**Action item:** Could you output, word for word, only the lines from the line with "REALTOR® Boards" to the end of the entries, including both ends? Omit the pictures.

Data items
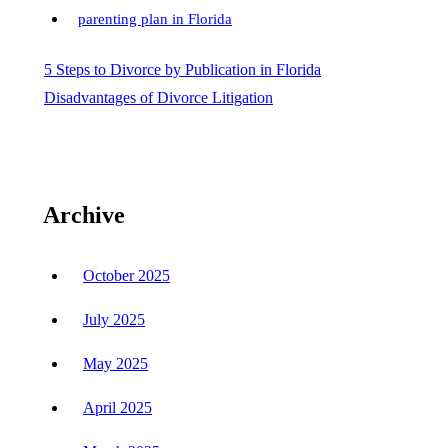
parenting plan in Florida
Post
5 Steps to Divorce by Publication in Florida
Disadvantages of Divorce Litigation
navigation
Archive
October 2025
July 2025
May 2025
April 2025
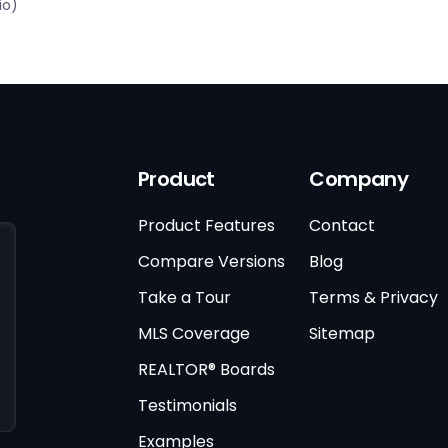
io)
Product
Company
Product Features
Contact
Compare Versions
Blog
Take a Tour
Terms & Privacy
MLS Coverage
Sitemap
REALTOR® Boards
Testimonials
Examples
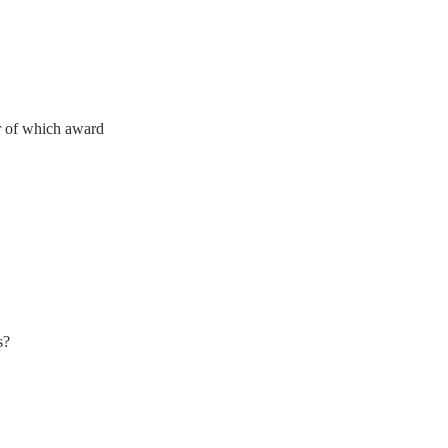
r of which award
s?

**Solution for this task:**
REALTOR® Boards
Testimonials
Examples
r of which award
s?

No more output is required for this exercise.